E o que tinha de acontecer, aconteceu: a rede bagageira
não aguentou o esforço, rebentou de supetão e maletas e malões dispararam para
a popa do avião. Pelos olhos que olhei perpassava a côr do medo. Reagi,
minimizei o acontecido para ter comigo a minha gente , arvorei um ar ousado
tipo ‘Ó Cosme, olha nós, hem?’ e
preparei-me para esfolar o rabo da viagem. Foi quando se abriu a porta da
cabina e assomou a hospedeira em voz esganiçada:
- Está tudo bem aí
atrás?
Numa atmosfera mais favorável com a aproximação do mar, o
voar tornou-se ligeiro, equilibrado e elegante. Mas já cansados de uma jornada de
três vôos em dois aviões, iniciada havia montes de horas, suados e catinguentos
da atmosfera quente e viscosa respirada neste último, sem condicionador de ar,
ansiávamos pousar.
E foi assim completamente escalmorrados que pusémos pé em
terras de Angoche, depois de um pouso não muito suave, mas de grande alívio.

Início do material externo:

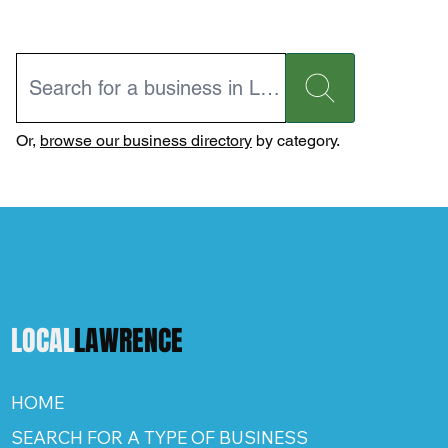
Or,
browse our business directory
by category.
LOCAL
LAWRENCE
HOME
SEARCH FOR A TYPE OF BUSINESS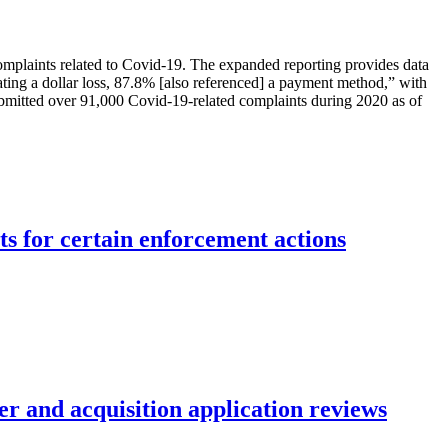
mplaints related to Covid-19. The expanded reporting provides data
icating a dollar loss, 87.8% [also referenced] a payment method,” with
submitted over 91,000 Covid-19-related complaints during 2020 as of
ts for certain enforcement actions
r and acquisition application reviews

Até para a indisposição da Noélia.
Aero Clube de António Enes, podia ler-se na frontaria
semicircular que encimava o pequeno edifício térreo, posto à sombra por uma
placa assente como um avançado sobre colunas e que mais à frente ainda tinha
uma sebe cujo tratamento descuidado não conseguia empobrecer o vermelho das
flores que a pejavam.
Ali decorriam todas as operações próprias de um aeroporto.
Seguiram-se os gestos adequados à circunstância: esticar
o corpo, mirar o local, segurar os miúdos, controlar de longe o desembarque e
movimento da bagagem, uma voltinha de reconhecimento... e foi quando reparei em
três conspícuos senhores espècados ao lado do edifício.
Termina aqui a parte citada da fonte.